Sources & how we keep this current

Every constant in this calculator lives in a versioned data file, and each result ships with its citations so you can hand the output to a plan reviewer:

  • ADA 2010 Standards for Accessible Design (Department of Justice) — §405 for slope, rise limits, landings, width, and cross slope; §505 for handrail height, gripping surface, and extensions.
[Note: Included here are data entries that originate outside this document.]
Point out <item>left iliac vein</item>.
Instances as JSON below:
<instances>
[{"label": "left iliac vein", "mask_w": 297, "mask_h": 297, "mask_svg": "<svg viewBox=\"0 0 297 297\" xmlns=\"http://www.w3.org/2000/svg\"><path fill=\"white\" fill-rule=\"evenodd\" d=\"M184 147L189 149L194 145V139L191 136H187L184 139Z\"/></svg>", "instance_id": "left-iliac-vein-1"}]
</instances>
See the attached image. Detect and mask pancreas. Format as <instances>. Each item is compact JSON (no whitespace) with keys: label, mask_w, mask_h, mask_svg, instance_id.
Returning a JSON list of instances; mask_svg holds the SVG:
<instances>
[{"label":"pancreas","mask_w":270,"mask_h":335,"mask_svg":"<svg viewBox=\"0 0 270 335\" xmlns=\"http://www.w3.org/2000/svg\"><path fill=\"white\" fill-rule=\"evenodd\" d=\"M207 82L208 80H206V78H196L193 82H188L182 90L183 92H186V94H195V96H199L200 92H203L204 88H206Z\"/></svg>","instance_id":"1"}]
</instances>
Public domain, hosted at ada.gov.
  • US Access Board technical guides — the interpretive layer inspectors lean on for edge cases like sloped handrail extensions and edge protection details.
  • International Residential Code R311.8 — the residential ramp rules in the comparison table above, for single-family work outside ADA jurisdiction.
  • Fair Housing Act design requirements (24 CFR §100.205) — the basis for the covered-multifamily use case, which mirrors ADA §405 dimensions.
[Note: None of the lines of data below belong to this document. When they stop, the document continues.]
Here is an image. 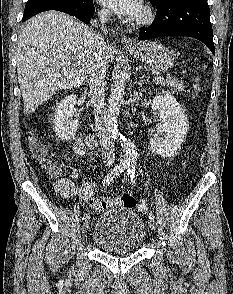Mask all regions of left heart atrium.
Here are the masks:
<instances>
[{
  "mask_svg": "<svg viewBox=\"0 0 233 294\" xmlns=\"http://www.w3.org/2000/svg\"><path fill=\"white\" fill-rule=\"evenodd\" d=\"M104 6L122 16L137 17L142 11V0H98Z\"/></svg>",
  "mask_w": 233,
  "mask_h": 294,
  "instance_id": "left-heart-atrium-1",
  "label": "left heart atrium"
}]
</instances>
The ADA dimensional requirements are stable — the 2010 Standards remain the enforceable federal baseline — so updates here are rare, but we re-verify the data file against ada.gov whenever the DOJ or Access Board publishes new guidance. State and local amendments can be stricter (California's CBC Chapter 11B, notably), so always confirm against the code your permitting authority has actually adopted.

Related guide

FAQ

Questions, answered

What is the maximum ADA ramp slope?
ADA 2010 §405.2 sets the maximum running slope at 1:12 (one inch of rise per twelve inches of horizontal run, ≈8.33%). Slopes between 1:12 and 1:16 are preferred for longer ramps to reduce user fatigue, but 1:12 is the strict upper limit for new construction.
How long does an ADA ramp need to be for a 30-inch rise?
A 30-inch rise needs at least 30 feet (360 inches) of ramp run at the maximum 1:12 slope. You also need a 60-inch landing at the top and bottom — so the total footprint is about 40 feet long. 30 inches is the maximum rise before an intermediate landing is required.
When are handrails required on an ADA ramp?
ADA 2010 §405.8 requires handrails on both sides of any ramp with a rise greater than 6 inches. Handrails must be 34–38 inches above the ramp surface, continuous across all ramp segments and landings, and extend 12 inches beyond the top and bottom of the ramp run.
Is a 2:12 slope ramp ADA-compliant?
No. 2:12 (≈16.7%) is double the ADA maximum and is not compliant for any commercial, public, or covered residential installation. 2:12 is sometimes used for unregulated private residential mobility access, but it is unsafe for unoccupied wheelchairs and many users cannot ascend it without assistance.
Does this calculator cover curb ramps?
No — curb ramps (at sidewalk-to-street transitions) have separate rules in ADA §406, including a 1:48 maximum cross slope and counter-slope limits at the gutter. This calculator covers ramps along an accessible route per §405.
How steep is a 1:12 ramp in degrees and percent?
A 1:12 slope is an 8.33% grade, or about 4.76 degrees from horizontal. For comparison, the gentler 1:16 slope often recommended for long ramps is 6.25% (≈3.58°), and the 2:12 slope some private power-chair installations use is 16.7% (≈9.46°) — double the ADA maximum.
What size does an ADA ramp landing need to be?
Per ADA §405.7, every landing must be at least 60 inches long and at least as wide as the widest ramp run it serves. Where the ramp changes direction — an L or switchback — the landing must be a clear 60 × 60 inches. Landings must also be effectively level, with slope no steeper than 1:48 in any direction.
Do single-family homes have to follow ADA ramp rules?
No. The ADA covers public accommodations, commercial facilities, and government buildings; private single-family homes fall under IRC R311.8, which allows a 1:8 slope on non-egress ramps and requires a handrail on only one side. But 1:8 is genuinely hard to self-propel a manual wheelchair up, so most accessibility professionals build residential ramps to the ADA 1:12 numbers anyway.
How long a ramp do I need for a 24-inch rise?
At the 1:12 maximum, a 24-inch rise needs about 24 feet of ramp run plus a 60-inch landing at each end — roughly 34 feet of total footprint in a straight line. Most installations fold that into two 12-foot runs joined by a 60 × 60 inch switchback landing to fit the available space.